All four of today’s texts present the story of a sinner–committing adultery, despair, anger, everything possible (in the case of Incestuous Daughter)–who is, in most cases, redeemed. Consider the way the sinner’s situation is presented in these different narratives: how might you see each as a participant in a sin-assemblage (and, later, a redemption-assemblage)? And what might the fact that the sinner is not simply acting autonomously suggest?
Each of these texts from today present a large range of sins and sinners, but as the question suggests each sinner was a participant in a sin-assemblage, in which the participants were not the sole cause of the sin, although they may have different levels of responsibility to the act of sin they engage in. In “The Adulterous Falmouth Squire” the text notes how “the devyll caught hym in a croke” (line 66), which the audience could take to be the temptation that the sin presents. That in itself places another actant in the assemblage of the sin of adultery. In “The Jealous Wife,” the wife’s jealousy as well as confusion at her husband’s statement that “bot of a woman that I wote, / I love wele more, God it wrote, / than any erthly thing” (94-96) all work toward her sins. The fact that the sinners are not simply acting autonomously suggest that the redemption as well is not a sole action of the sinner; there must be other factors and actants.

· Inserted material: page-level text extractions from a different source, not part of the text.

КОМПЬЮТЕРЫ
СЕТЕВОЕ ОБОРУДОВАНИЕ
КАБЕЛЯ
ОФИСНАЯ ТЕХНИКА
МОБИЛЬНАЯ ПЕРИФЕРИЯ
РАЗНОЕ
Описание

In the case of the Incestuous Daughter there are “Fowre devylles” (186) which seem to have control over her with chains. This could be perceived as lessening the daughter’s guilt in her sin or as simply being indicative of the natural state of fallen man (though of course her state appears worse than most). In the redemption assemblage there must be the “grace of God allmyght” (211) and this must be conveyed to the sinner through the word which “the bysschop spake” (213). When the word lands in her heart she also must react correctly in order for the redemption assemblage to be successful. It seems to be the “tere” (214) or in other words the repentance which drives the demons away: “the fendys fley and were adrad” (217). No matter what the outcome of the sin-assemblage, as sinner “may in his last dey/ to a preste his lyve sey, / God wyll forgete hym nought” (280-2). In this way the redemption assemblage seems more powerful than the sin assemblage, but less inevitable because all fall to the sin assemblage, but not all are redeemed.
This idea that sin and redemption can exist as actants in an assemblage call for a very interesting analysis of their existence in object oriented ontology. OOO is rooted in the idea that the connections and the relations between objects and phenomenons within an assemblage are at the heart of the object, rather than a pure or strong essence. The sins that are commited by the human do not solely work to reflect a purely evil impulse within a human, nor is the heart of the sin inherently an evil phenomenon. Sin seems to be a reactive element, effected through the assemblage by other humans or divine impulses beyond the control of the human sinning. Although the human must be contributing to the action of the sin, the sinner themself is not the sole manifestation or essence of the sin. This would mean that sin does not reflect an internal shortcoming, but the shortcomings of the networks or assemblages that the sinner is a part of. This same concept could be applied to redemption when it is analyzed as an actant within an assemblage. Redemption is the result of the actants within the assemblage working together to push the person being redeemed to interact with redemption. When these assemblages are considered in their relational qualities rather than through the idea of an inherent impulse or essence, the phenomenon is a result of the assemblage, not a reflection of a pure internal essence that “deserves” redemption or a divine impulse or influence.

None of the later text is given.